This church, dedicated to St Paul, is situated in the suburb of Mdina, Malta's old capital, Rabat. It was built to the left of the cave known as St Paul's grotto and right outside the walls of the old capital. It was therefore known as 'San Paolo fuor le Mura' like in Italy, which means 'St Paul outside the walls'.
The earliest records of this church date back to 1372. It was dedicated to St Paul, because according to tradition St Paul prayed for three months in the grotto under the church, while trying to convert the Maltese to Christianity, when he was shipwrecked in Malta in 60 AD.
The St Paul's grotto just beneath the church has a little legend to it. It says that the stones of the grotto could heal snake bites and fever. The legend goes further and says that every stone that is broken from the grotto grows again so the grotto remains always the same size.

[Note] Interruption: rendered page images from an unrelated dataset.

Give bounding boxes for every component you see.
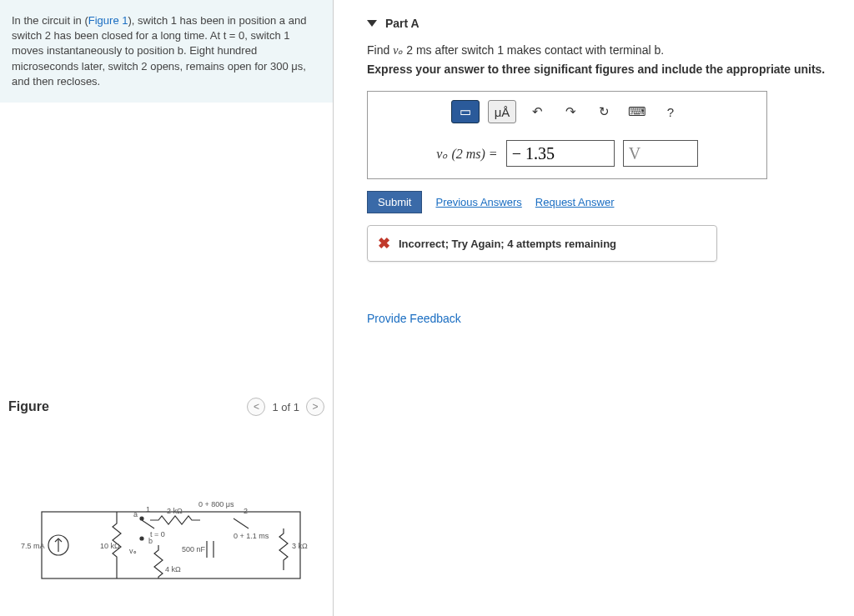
provide-feedback-link[interactable]: Provide Feedback: [367, 312, 837, 325]
svg-text:7.5 mA: 7.5 mA: [21, 542, 45, 550]
submit-row: Submit Previous Answers Request Answer: [367, 191, 837, 213]
undo-button[interactable]: ↶: [525, 101, 550, 123]
part-header[interactable]: Part A: [367, 17, 837, 30]
svg-text:vₒ: vₒ: [129, 547, 137, 555]
feedback-message: Incorrect; Try Again; 4 attempts remaini…: [399, 238, 616, 250]
svg-text:1: 1: [146, 505, 150, 513]
figure-link[interactable]: Figure 1: [88, 14, 128, 27]
svg-text:0 + 1.1 ms: 0 + 1.1 ms: [234, 532, 269, 540]
templates-button[interactable]: ▭: [451, 100, 480, 123]
svg-text:3 kΩ: 3 kΩ: [292, 542, 308, 550]
answer-toolbar: ▭ μÅ ↶ ↷ ↻ ⌨ ?: [368, 92, 766, 132]
unit-input[interactable]: [623, 140, 698, 167]
help-button[interactable]: ?: [658, 101, 683, 123]
left-column: In the circuit in (Figure 1), switch 1 h…: [0, 0, 334, 616]
svg-text:2 kΩ: 2 kΩ: [167, 507, 183, 515]
svg-text:0 + 800 μs: 0 + 800 μs: [198, 500, 234, 508]
answer-block: ▭ μÅ ↶ ↷ ↻ ⌨ ? vₒ (2 ms) =: [367, 91, 767, 179]
question-text: Find vₒ 2 ms after switch 1 makes contac…: [367, 43, 837, 58]
collapse-icon: [367, 20, 377, 27]
pager-next-button[interactable]: >: [306, 398, 324, 416]
svg-point-6: [140, 517, 143, 520]
svg-text:4 kΩ: 4 kΩ: [165, 565, 181, 573]
feedback-box: ✖ Incorrect; Try Again; 4 attempts remai…: [367, 225, 717, 262]
instruction-text: Express your answer to three significant…: [367, 63, 837, 76]
svg-line-8: [234, 518, 249, 528]
part-label: Part A: [385, 17, 419, 30]
pager-prev-button[interactable]: <: [247, 398, 265, 416]
previous-answers-link[interactable]: Previous Answers: [435, 196, 521, 208]
redo-button[interactable]: ↷: [558, 101, 583, 123]
svg-text:b: b: [148, 537, 153, 545]
svg-line-5: [142, 520, 154, 528]
svg-text:a: a: [133, 510, 138, 518]
problem-statement: In the circuit in (Figure 1), switch 1 h…: [0, 0, 333, 103]
svg-point-7: [140, 537, 143, 540]
reset-button[interactable]: ↻: [591, 101, 616, 123]
answer-lhs: vₒ (2 ms) =: [436, 146, 497, 162]
figure-section: Figure < 1 of 1 >: [0, 386, 333, 616]
request-answer-link[interactable]: Request Answer: [535, 196, 615, 208]
svg-text:500 nF: 500 nF: [182, 545, 206, 553]
svg-text:10 kΩ: 10 kΩ: [100, 542, 120, 550]
keyboard-button[interactable]: ⌨: [625, 101, 650, 123]
pager-count: 1 of 1: [272, 401, 299, 413]
figure-title: Figure: [8, 399, 49, 414]
circuit-diagram: 7.5 mA 10 kΩ 2 kΩ 4 kΩ 3 kΩ 500 nF t = 0…: [17, 499, 317, 599]
svg-text:2: 2: [244, 507, 248, 515]
answer-input-row: vₒ (2 ms) =: [368, 132, 766, 178]
figure-pager: < 1 of 1 >: [247, 398, 324, 416]
value-input[interactable]: [506, 140, 615, 167]
submit-button[interactable]: Submit: [367, 191, 422, 213]
right-column: Part A Find vₒ 2 ms after switch 1 makes…: [334, 0, 854, 616]
units-button[interactable]: μÅ: [488, 100, 516, 123]
problem-prefix: In the circuit in (: [12, 14, 88, 27]
incorrect-icon: ✖: [378, 234, 390, 253]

From the grotto one can see a very small section of St Paul's Catacombs. But, as the St Paul's Catacombs belong to the State, whilst the Grotto belongs to the church authorities, these catacombs were separated and now only a very small part of the catacombs are still visible from the grotto.
Under the main church of St Paul are two small chapels. It is said that it is here that the first two Sacraments were held. Publius the Governor of the Islands at the time, was baptized and also consecrated bishop of Malta. Before, the place where these chapels are, was used as a prison by the Romans. One can still see the loops in the ceiling which were used to hang chains and ropes for persecution.